Interlocutory application for interim injunction – High Court Rules 2016 – serious question to be tried – breach of contract – default rule – exercise of discretionary power – balance of convenience – interests of justice
Christian Church Community Trust v Bank of New Zealand  NZHC 2523 per Cull J.
In July 2022, the Bank of New Zealand (BNZ) gave notice of its intention to terminate its banking relationship with various companies and entities associated with the Christian Church Community Trust, more commonly known as the Gloriavale Christian Community.
Gloriavale has almost exclusively used BNZ as its bank of choice for the past 40 years. BNZ’s relationship with Gloriavale is governed by BNZ’s standard terms and conditions, clause 8.2 of which states:
We can close your account or end any other product or service, or immediately suspend or restrict the operation of your account or the provision of any other product or service, for any reason…
On 6 July 2022, BNZ terminated its relationship with Gloriavale, citing human rights breaches. BNZ relied on an earlier finding of the Employment Court that three members of the Gloriavale community were employees from the age of six. BNZ gave Gloriavale three months to find alternative banking services; it failed to do so, having been turned down by other banks it approached.
Gloriavale challenges BNZ’s decision to terminate the relationship and the matter will go to trial. Gloriavale applied, without notice, in November 2022 for an interim injunction (which was granted) preventing BNZ from terminating the banking relationship. The matter was set down for this hearing to determine whether the interim injunction order should continue, pending resolution of claims at trial.
Interim injunctions are protective orders that preserve the status quo. There are three questions the court must consider when deciding whether to grant an interim injunction:
- Whether there is a serious question to be tried;
- where the balance of conveniences lies; and
- the overall interest of justice.
At this stage, the court need not determine the merits of the parties’ case (beyond answering the three questions) nor resolve any evidential conflicts.
Gloriavale pleaded three causes of action in its statement of claim: breach of contract, breach of fiduciary duty and estoppel by convention.

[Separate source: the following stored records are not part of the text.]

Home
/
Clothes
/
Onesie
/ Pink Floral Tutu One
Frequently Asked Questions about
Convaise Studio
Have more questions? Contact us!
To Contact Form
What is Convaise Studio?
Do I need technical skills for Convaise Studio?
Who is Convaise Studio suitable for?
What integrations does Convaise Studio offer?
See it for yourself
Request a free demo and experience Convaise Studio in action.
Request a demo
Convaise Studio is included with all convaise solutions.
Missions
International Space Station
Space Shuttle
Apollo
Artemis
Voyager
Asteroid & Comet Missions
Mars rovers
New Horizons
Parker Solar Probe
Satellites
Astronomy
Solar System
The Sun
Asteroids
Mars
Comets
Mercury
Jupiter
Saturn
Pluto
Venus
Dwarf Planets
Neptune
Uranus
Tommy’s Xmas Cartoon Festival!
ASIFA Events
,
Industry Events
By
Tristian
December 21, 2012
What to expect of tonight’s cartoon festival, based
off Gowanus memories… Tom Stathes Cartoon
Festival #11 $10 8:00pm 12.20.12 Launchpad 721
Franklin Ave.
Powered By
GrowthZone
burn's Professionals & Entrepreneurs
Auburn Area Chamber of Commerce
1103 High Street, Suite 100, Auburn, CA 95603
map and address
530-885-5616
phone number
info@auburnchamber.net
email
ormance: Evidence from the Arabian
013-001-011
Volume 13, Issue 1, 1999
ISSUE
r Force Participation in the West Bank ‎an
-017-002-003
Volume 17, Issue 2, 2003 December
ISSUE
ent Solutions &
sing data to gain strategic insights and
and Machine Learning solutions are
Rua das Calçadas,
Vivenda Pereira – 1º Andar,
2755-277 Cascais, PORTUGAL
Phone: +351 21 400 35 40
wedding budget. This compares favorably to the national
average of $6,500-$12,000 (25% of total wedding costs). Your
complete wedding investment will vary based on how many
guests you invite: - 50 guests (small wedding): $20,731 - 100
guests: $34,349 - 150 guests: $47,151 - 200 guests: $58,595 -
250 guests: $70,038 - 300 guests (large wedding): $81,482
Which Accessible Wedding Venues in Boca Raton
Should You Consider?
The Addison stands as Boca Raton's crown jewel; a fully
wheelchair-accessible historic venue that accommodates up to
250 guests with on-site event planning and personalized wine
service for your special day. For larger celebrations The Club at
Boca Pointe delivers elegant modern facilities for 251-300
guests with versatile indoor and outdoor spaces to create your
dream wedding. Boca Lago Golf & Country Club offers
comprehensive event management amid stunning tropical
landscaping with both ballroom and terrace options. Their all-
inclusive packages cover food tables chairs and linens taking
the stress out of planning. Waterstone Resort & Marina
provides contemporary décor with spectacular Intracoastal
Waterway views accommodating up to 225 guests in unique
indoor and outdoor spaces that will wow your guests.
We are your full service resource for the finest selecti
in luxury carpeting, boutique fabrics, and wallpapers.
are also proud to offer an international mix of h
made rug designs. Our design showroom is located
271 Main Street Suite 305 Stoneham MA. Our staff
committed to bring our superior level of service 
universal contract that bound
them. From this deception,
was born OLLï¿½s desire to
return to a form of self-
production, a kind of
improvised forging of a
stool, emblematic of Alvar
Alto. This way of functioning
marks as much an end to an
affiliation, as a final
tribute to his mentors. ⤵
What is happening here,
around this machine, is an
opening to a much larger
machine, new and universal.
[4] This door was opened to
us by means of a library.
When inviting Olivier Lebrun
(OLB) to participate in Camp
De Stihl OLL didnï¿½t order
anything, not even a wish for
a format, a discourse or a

The judgment largely turned on whether there was a serious question to be tried on the first cause of action, which the court found there was. In so finding, the court notes that while BNZ’s power to close accounts appears unfettered, the common law has developed a default rule controlling the exercise of unilateral contractual powers: a party, on whom a contract confers a discretionary power, must not exercise the discretion arbitrarily, capriciously or in bad faith, or unreasonably in the sense that no reasonable contracting party could have so acted.
While there is ambiguity about whether (and to what extent) the default rule applies in New Zealand, the court decided its application was arguable, particularly in light of the recent Court of Appeal decision Woolley v Fonterra Co-operative Group Ltd  NZCA 266.
The question remains as to whether it is seriously arguable that BNZ exercised its discretion unreasonably. In considering this question, the court considered the procedural fairness (or lack thereof) of BNZ’s process as well as the substantive reasonableness of its decision.
On both counts, Cull J accepted there was a reasonable question to be tried: procedurally, BNZ did not engage with Gloriavale before reaching its decision, did not fully disclose its policies and did not consider the length of the relationship in exercising its discretion to termination. Substantively, there are weighty issues involving the reasonableness of unilateral termination in these circumstances, and whether banking is an essential service (and therefore imports public interest obligations on BNZ).
Having found there was a serious question to be tried on the first cause of action, Cull J did not address the arguments relating to the other causes of action and moved to consider the other threshold questions.
In finding the balance of convenience and overall interests of justice lay in continuing the interim injunction, the court noted that damages are unlikely to be an adequate remedy for Gloriavale. Losing the provision of a banking service in New Zealand, vital to its day-to-day operations, will cause irrecoverable detriment to Gloriavale.
Applicable principles: whether serious question to be tried – whether default rule relating to contractual powers applies in New Zealand – where balance of convenience lies – whether mandatory or prohibitory injunction – whether damages would be adequate remedy.
Held: Order granted, continuing the interim injunction to prevent BNZ from terminating Gloriavale’s accounts.